Свою связь с Заиром мы конечно не афишировали, но связывали с ней планы по постепенному привлечению их на сторону народной власти. Сначала нейтрализовать, затем заинтересовать перспективой сотрудничества, а потом и привлечь для активной борьбы за упрочение народной власти.

То, что мы громили душманов на боевых операциях безусловно было очень важно, нужно было демонстрировать нашу силу, но более важной была работа по разложению бандформирований изнутри, посеять сомнение в необходимости сопротивления народной власти, показать примеры сотрудничества дехкан в кишлаках с народной властью и их перспективах и, наконец, поставить перед выбором- воевать со своим народом или строительство новой жизни вместе с ним. Эта задача, уверен, была более перспективная и важная и имела непредсказуемые перспективы на будущее, так, что над ней стоило думать и думать.

Но заставить думать коллег из ХАДа было ой как не просто, т.к. они между собой бодались каждый день- один арестовывал, другой выпускал, один расстреливал, другой мстил ему. В этой ситуации мы не могли их информировать о работе среди душманов, т.к. утечка информации могла на корню загубить всю нашу комбинацию, а перспектива здесь открывалась такая, что либо мы перехватываем инициативу и диктуем условия душманам, либо не видать нам покоя и нести неоправданные потери в людях и технике. И как ни странно наши коллеги из ХАДа могли либо помогать, либо мешать и погубить ситуацию.

Заир- хан подал сигнал через Саида и Головкин в условленный час отправился на встречу. Мы конечно вновь приняли меры усиления постов, заблокировали место встречи и стали ждать возвращения Виктора Ивановича. Переживаний было столько же как и прошлый раз и возвращение Головкина мы ждали с нетерпением. Виктор вернулся через полтора часа и рассказал, что Заир-хан вел себя уже свободнее. Рассказал, что ему поставлена задача выбить банды ИПА в соседних кишлаках и назвал их. Кишлаки располагались от нас в полутора километрах и подходили вплотную к дороге. Существовала реальная угроза нападения на нее. Виктор пользуясь моментом, под предлогом того, чтобы не ошибиться при нанесении авиа и артиллерийских ударов по кишлакам, занятым ИПА, и не нанести ударов по кишлакам , занятым людьми Заира, заставил Заира назвать кишлаки как свои, так и чужие и записал их в блокнот. Заир назвал имена главарей ИПА, состав банд, вооружение и даже расположение постов охраны их лагерей. Чувствовалось, что он изучил их не хуже чем нас, т.к. даже подсказывал где у нас слабые места в обороне аэродрома. Виктор поблагодарил его за информацию и сказал, что доложит руководству обо всех новостях и оно подумает как помочь Заиру. Тут же договорились и о следующей встрече. Головкин предложил Заиру посетить наш гарнизон и там поговорить о делах и планах, на что тот ответил, что подумает.

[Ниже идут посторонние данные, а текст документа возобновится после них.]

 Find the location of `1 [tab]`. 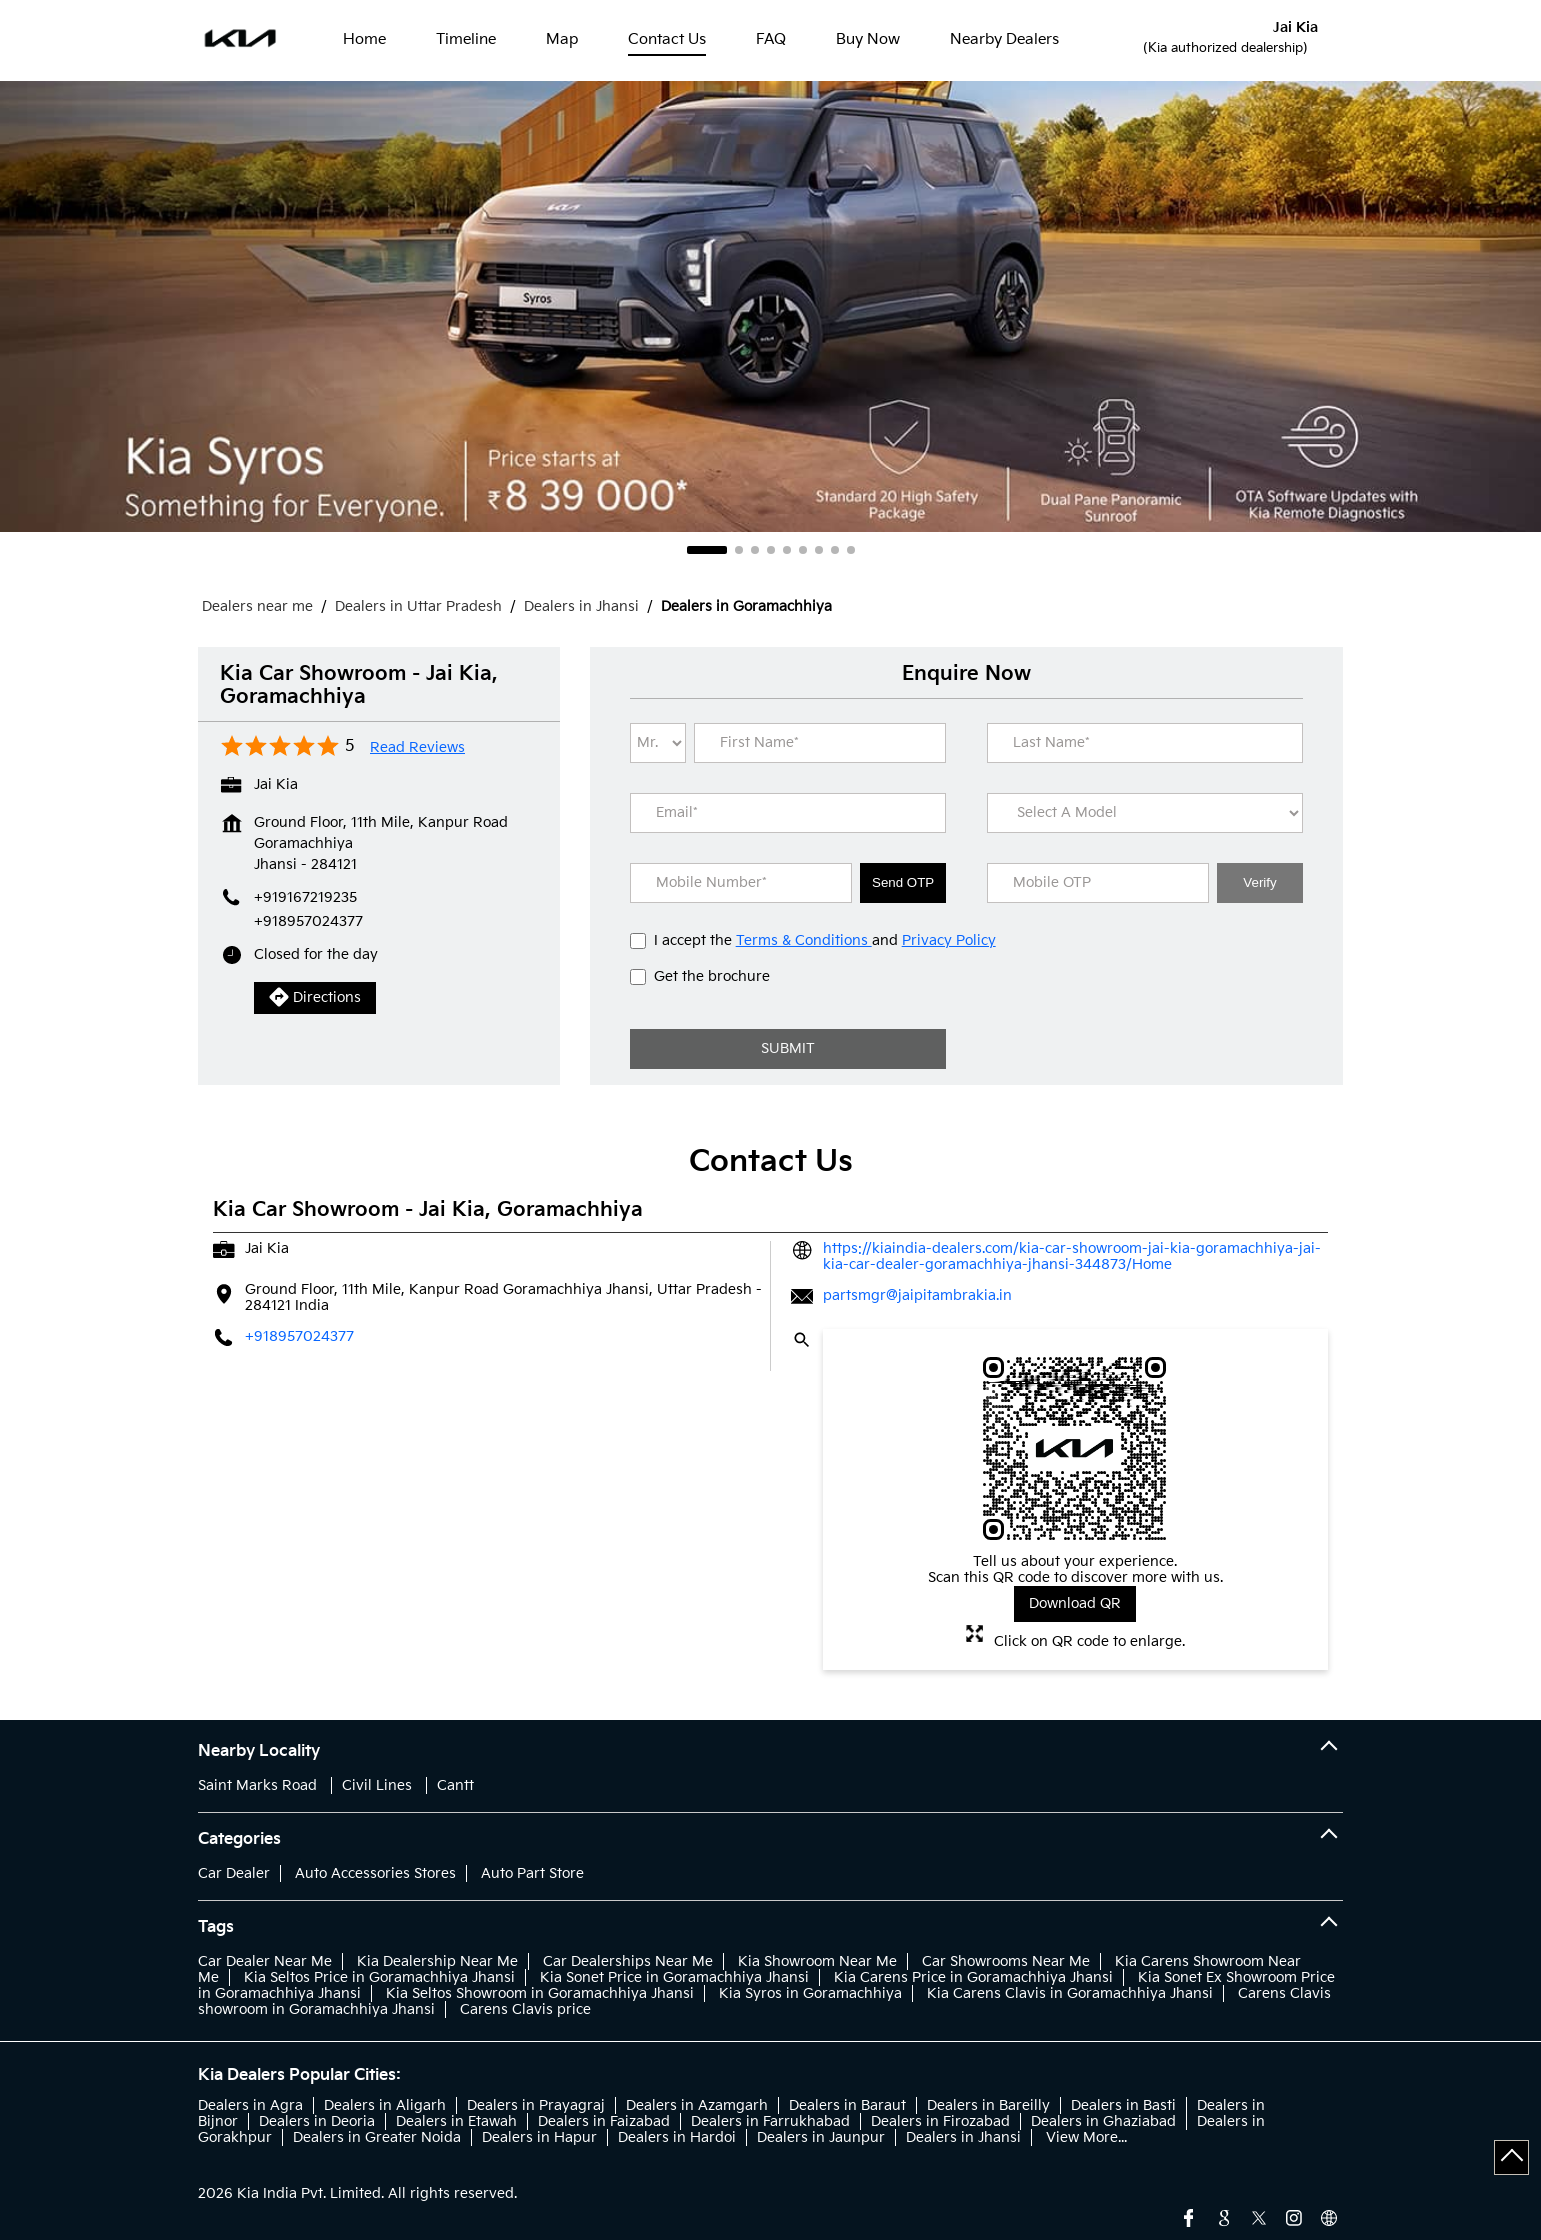 1 [tab] is located at coordinates (707, 550).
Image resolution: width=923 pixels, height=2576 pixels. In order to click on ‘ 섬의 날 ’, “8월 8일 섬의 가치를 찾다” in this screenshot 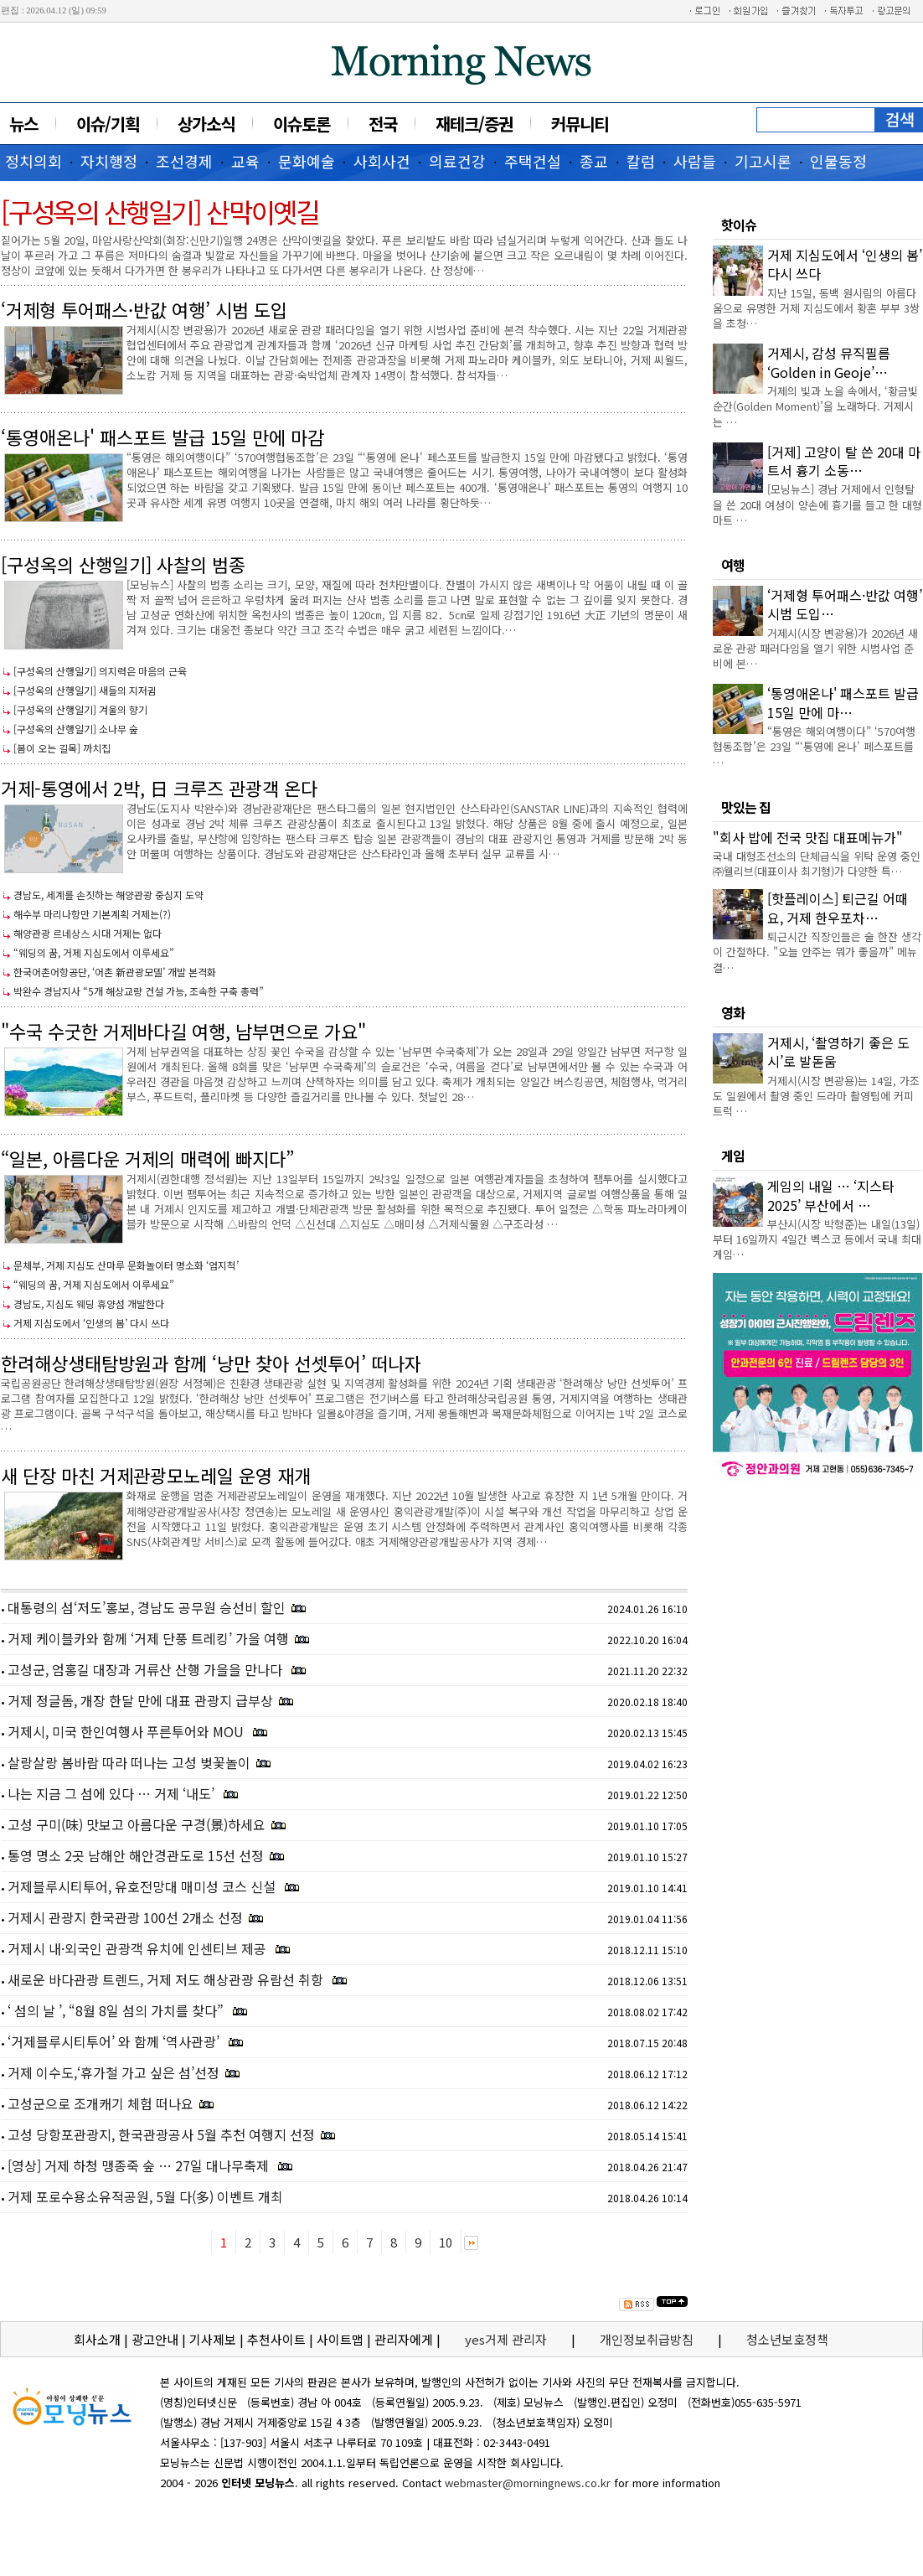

Заир-хан подсказал эту, поистине ценную в разведывательном плане информацию, преследуя свои цели, но даже так он уже помогал делу уничтожения банд, мешавших и очень активно, укреплению народной власти.

Мы нанесли полученные данные на карту и когда закончили работу получилась очень интересная картина- банды ИПА размещались не плотной массой, а как бы в шахматном порядке, причем их было примерно столько же, сколько и ИОА. Было над чем поразмышлять. В разведотделе у Тарана была такая же информация и мы, после совместного совещания, приняли решение о нанесении ударов по бандам ИПА. Преследовали две цели- уничтожение банд ИПА и проверка показаний Заира.

Для начала мы спланировали и нанесли удары по двум бандам, расположенным по соседству с кишлаками, где находились люди Заира.

Эффект был потрясающий- Заир-хан тут же назначил встречу и рассказал, что нами уничтожено большое количество моджахетдинов ИПА и он занял кишлаки, т.к. сопротивления ему никто не оказывал. Глаза Заир-хана горели, чувствовалось, что таким поворотом дела он доволен и просит действовать и дальше таким же образом. Виктор сказал, что доложит о его просьбе командованию и назначил встречу через день, Заир согласился.

Результаты я доложил Начальнику Особого отдела армии генералу Румянцеву Виктору Дмитриевичу, не уточняя как мы это получили. Румянцев оценил информацию и дал согласие на сближение с Заир-ханом, его коллегами в плане постепенного привлечения его и других главарей к сотрудничеству с нами, а , потом, возможно и с народной властью.

На встречу поехали вместе с Головкиным, он шел к Заиру с целью склонения его к посещению нашего гарнизона, где с ним хотело встретиться советское командование.

Не было Виктора минут 20, а затем в нашу сторону двинулась группа людей. Мы с интересом наблюдали за ними и через несколько минут к нам подошел Виктор и высокого роста, закутанный в одеяло, с автоматом, афганец, охрана рядом, закрывала его плотным кольцом. Мы поприветствовали друг- друга и вошли в палатку. Заир пропустил меня, Виктора и зашел сам, сказав своим охранникам чтобы ждали. Мы зашли в палатку, разрядили оружие и поставили его в угол. Заир проделал тоже самое.

Передо мной сидел человек, лет 40- 45, с довольно ухоженным лицом, умными проницательными глазами, волевым взглядом. Волнение, если оно и было скрывала темнота и неровный свет. Испуга , точно не было, он был у себя дома, сидел спокойно, уверенно.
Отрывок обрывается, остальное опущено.